My best meal of the trip was here in Essaouira. The fish market had been recommended to us by a girl at our hostel, and I had seen no mention of it before in my travel guide.
At the harbour were a row of fishing boats - each day they anchor here at about midday and the fishermen sell a selection of their fish. You pick your fish and buy it. I’m not particularly skilled at gutting fish and so I paid a different fisherman 10 dirhams to gut my bag of fish.
To eat it, we walked down to the fish market itself - big blue market stalls with clusters of picnic benches and beaming locals ready to cook your fish at their grill. We paid 20 dirhams to have our fish grilled with spices, and plated up. You can also buy raw fish here if you don't have it from the harbour (however it's slightly pricier here and less fresh).
The meal was delicious - the meatiest fish I’ve ever tasted! The only downside was the fact that there was no cutlery available - it took a lot of strength to break and eat my lobster with bare hands!
Fish market, Essaouira
Beware of hungry cats trying to steal your fish!
Places I would have liked to have visited:
Rabat, Tangier and Fes were places I heard great things about during the trip. Sadly I didn't have time for them, but are definitely places I'd like to go back to.
All the places I visited were easy to get to by bus.
Before coming to Morocco I researched transport online and found two companies that were well-established and well-reviewed; CTM and Supratours. I had found booking online difficult - the websites didn't translate to english particularly well, but I had read online that booking in person was quick and easy. On the first day in Marrakech we went to the CTM and Supratrours offices near the bus station and managed to buy all the tickets for the trip in one go; the whole process taking less than an hour.
The bus from Marrakech to Ouarzazate was 4 hours, and the bus from Marrakech to Essaouira was 4 hours.

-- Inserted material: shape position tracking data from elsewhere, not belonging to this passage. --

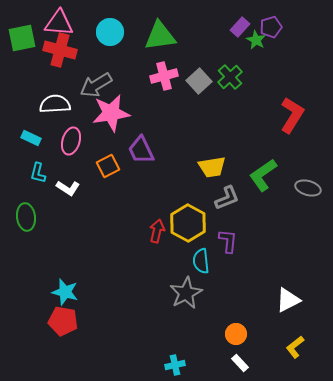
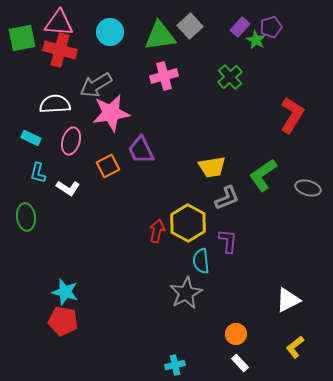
gray square: moved 9 px left, 55 px up
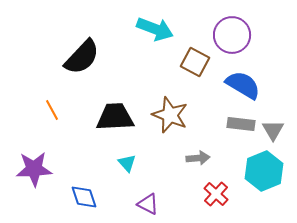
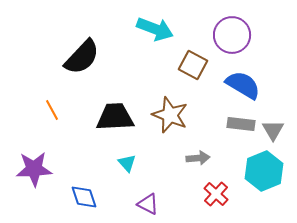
brown square: moved 2 px left, 3 px down
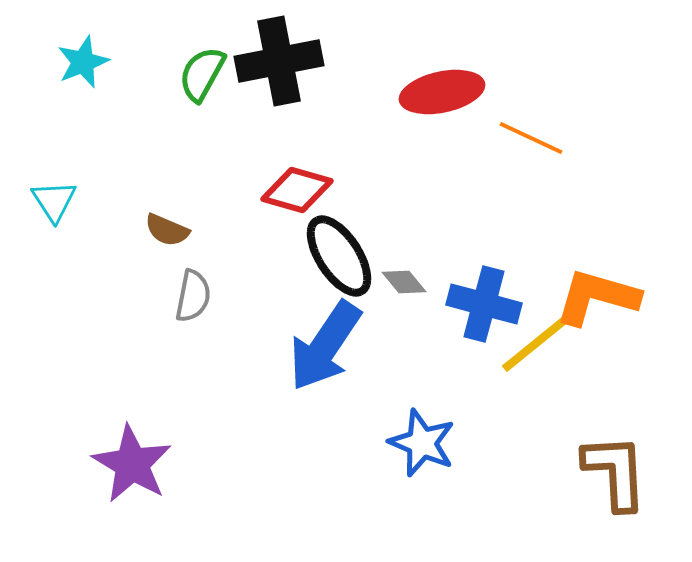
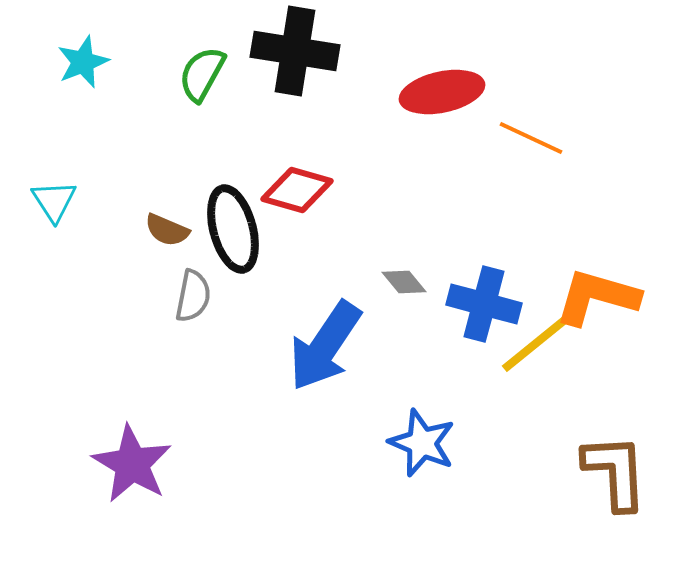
black cross: moved 16 px right, 10 px up; rotated 20 degrees clockwise
black ellipse: moved 106 px left, 27 px up; rotated 18 degrees clockwise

Unfortunately there was no direct way of getting between Essaouira from Ouarzazate so we had to face a long day on two buses.
The buses were clean, safe, punctual and importantly, air-conditioned!
Other options for getting around other parts of Morocco include train and plane.
Train travel is a good option between Rabat, Tangier, Marrakech, Fes and Casablanca.
Plane travel is expensive - but obviously a much quicker option for long-distance routes.
Top Tips for Morocco
Dress respectfully - this doesn’t mean you need to cover from head to foot or wear traditional dress, just don’t walk around in shorts and strappy tops.
I dressed covering my shoulders and knees in Marrakech and Ouarzazate, and relaxed a little in Essaouria.
If you’re heading to places other than Marrakech, hold off buying items in the souks until you reach these destinations - you will find souks outside of Marrakech much cheaper!
ATMs are easily found and easy to use - so don’t worry about bringing piles of cash in with you.
If you speak a little french it will help greatly!
Don’t go to Morocco expecting to be able to drink alcohol easily - yes it is available and there are many cafes and restaurants that serve alcohol, however they are the minority and they are usually expensive!